The $L_1$ minimization is solved with CVXPY.

Seeing a full waveform recover from only a few samples can feel almost like magic.
Example: Compressive sensing on a 2D image
Images are a natural domain for compressive sensing, because they tend to be sparse (or at least highly compressible) in a suitable basis.
You can find the code here
As shown below, the original image and its representation in the 2D DCT domain reveal that most of the energy is concentrated in only a small set of coefficients.

In fact, we can zero out about $98$ % of the DCT coefficients (keeping only the largest $2$ %) and still recover an image that looks very close to the original.

This is exactly the kind of setting where compressive sensing makes sense: if the image is going to be heavily compressed in a sparse domain anyway, why capture every pixel in the first place?
Instead, we can measure only a subset of pixels and let the sparsity prior fill in the rest, recovering the full image from far fewer samples.
We reconstruct using FISTA, a fast gradient-based $L_1$ solver: each iteration takes a gradient step to fit the measured pixels, then applies soft-thresholding to keep the DCT coefficients sparse.
The implementation here uses PyLops. While the same convex problem could be written in CVXPY, for an image of this size it would be far too slow and memory-hungry, so a specialized first-order method like FISTA is the practical choice.

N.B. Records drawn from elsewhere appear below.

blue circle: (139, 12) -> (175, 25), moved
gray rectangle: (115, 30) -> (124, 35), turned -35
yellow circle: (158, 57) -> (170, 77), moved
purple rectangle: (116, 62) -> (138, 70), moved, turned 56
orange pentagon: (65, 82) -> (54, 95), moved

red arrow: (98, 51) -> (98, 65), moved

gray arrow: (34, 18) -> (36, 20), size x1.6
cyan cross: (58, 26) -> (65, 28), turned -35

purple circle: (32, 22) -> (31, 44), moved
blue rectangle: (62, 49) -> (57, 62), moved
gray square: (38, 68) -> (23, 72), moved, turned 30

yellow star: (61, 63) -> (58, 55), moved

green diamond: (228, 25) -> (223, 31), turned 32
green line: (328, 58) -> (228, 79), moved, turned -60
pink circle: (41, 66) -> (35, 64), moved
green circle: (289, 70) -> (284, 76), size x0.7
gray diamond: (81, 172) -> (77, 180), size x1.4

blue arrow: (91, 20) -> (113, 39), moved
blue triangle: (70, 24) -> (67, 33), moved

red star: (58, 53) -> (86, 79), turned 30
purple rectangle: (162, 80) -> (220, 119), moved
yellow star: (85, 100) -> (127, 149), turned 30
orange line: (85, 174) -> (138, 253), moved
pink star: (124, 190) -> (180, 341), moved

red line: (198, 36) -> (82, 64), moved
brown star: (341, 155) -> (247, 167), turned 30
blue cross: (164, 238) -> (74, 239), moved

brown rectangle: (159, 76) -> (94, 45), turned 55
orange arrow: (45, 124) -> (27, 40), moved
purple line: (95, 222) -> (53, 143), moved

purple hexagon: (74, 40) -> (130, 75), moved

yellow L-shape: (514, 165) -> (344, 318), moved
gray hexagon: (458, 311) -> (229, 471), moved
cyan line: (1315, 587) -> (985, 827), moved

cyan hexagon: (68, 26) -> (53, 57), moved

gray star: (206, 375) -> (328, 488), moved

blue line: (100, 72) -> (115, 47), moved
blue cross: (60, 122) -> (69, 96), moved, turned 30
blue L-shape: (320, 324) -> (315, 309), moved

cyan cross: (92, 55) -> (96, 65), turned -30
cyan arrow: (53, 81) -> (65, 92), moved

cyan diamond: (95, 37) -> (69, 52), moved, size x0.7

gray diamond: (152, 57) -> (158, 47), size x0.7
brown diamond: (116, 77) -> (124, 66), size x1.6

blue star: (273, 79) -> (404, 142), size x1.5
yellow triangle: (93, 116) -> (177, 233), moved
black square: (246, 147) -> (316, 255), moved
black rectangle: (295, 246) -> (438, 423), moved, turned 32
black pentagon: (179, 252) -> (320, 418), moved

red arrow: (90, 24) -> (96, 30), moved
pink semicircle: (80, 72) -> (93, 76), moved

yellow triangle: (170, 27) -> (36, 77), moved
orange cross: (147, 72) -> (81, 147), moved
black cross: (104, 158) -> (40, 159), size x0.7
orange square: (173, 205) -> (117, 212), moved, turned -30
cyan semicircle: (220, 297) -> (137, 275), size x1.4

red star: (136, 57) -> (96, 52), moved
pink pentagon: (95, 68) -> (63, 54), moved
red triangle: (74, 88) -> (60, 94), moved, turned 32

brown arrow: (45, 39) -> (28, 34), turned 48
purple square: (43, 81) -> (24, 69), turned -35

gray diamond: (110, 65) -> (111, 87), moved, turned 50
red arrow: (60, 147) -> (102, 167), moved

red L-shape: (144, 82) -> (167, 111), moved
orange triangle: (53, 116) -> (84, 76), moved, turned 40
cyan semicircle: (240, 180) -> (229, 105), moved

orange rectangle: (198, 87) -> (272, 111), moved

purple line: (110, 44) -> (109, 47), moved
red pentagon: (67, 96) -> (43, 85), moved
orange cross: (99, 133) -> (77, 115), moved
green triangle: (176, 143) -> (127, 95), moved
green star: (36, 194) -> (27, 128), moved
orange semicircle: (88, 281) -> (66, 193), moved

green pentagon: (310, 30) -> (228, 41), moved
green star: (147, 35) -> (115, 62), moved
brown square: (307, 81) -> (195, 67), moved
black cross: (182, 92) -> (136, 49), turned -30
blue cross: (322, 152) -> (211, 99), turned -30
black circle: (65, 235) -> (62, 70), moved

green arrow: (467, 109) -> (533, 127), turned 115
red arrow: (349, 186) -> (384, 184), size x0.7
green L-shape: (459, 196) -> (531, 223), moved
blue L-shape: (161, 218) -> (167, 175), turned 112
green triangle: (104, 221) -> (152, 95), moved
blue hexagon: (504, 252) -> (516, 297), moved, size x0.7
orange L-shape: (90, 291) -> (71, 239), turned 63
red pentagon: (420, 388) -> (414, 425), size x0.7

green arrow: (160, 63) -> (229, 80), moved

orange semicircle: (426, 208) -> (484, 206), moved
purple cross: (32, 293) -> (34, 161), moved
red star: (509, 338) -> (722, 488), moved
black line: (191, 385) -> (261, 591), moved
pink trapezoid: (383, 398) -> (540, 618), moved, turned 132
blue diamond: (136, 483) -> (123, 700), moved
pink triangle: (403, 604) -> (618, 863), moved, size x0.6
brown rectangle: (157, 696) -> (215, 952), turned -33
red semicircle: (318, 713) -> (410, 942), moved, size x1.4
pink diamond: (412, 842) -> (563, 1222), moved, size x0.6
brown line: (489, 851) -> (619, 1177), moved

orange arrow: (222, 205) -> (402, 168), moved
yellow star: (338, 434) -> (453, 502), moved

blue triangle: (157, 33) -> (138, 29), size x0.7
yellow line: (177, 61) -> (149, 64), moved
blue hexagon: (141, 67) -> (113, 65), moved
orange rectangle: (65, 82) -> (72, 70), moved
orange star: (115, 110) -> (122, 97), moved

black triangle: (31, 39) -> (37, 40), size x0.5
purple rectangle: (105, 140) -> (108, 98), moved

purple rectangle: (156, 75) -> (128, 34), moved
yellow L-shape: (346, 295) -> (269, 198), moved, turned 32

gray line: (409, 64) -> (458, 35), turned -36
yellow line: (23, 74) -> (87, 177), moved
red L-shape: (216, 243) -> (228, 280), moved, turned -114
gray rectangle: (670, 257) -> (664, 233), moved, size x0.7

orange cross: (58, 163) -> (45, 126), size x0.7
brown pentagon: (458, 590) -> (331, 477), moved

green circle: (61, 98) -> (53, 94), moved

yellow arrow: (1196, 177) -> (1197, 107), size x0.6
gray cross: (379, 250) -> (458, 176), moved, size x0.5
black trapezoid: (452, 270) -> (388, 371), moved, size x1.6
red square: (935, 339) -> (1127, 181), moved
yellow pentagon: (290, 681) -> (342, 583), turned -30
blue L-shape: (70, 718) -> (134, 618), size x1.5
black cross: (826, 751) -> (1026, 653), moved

Even with only $20$ % of the pixels measured, the sparse $L_1$ reconstruction recovers most of the image structure remarkably well.
This approach still has clear limitations, though: sparsity in the DCT domain does not mean we can sample at the same extreme rate.
So even if keeping only $2$ % of the DCT coefficients preserves the image, we should not expect equally good reconstructions from only $2$ % of randomly sampled pixels.
Conclusion
Nyquist–Shannon remains the right lens for dense, wideband signals: to avoid aliasing you must sample fast enough to keep spectral replicas separated.
But when a signal is sparse or compressible in a known basis, compressive sensing shows that we can trade samples for computation, recovering the full signal from far fewer measurements by explicitly enforcing sparsity.
The 1D and 2D examples illustrate both the promise and the limits: random sampling plus $L_1$ recovery can beat uniform undersampling, yet the achievable rate depends on how sparse the signal really is and how incoherent the measurements are with the sparsifying basis.
In short, we don’t “break” Nyquist for free — we beat it by adding structure, and paying with optimization.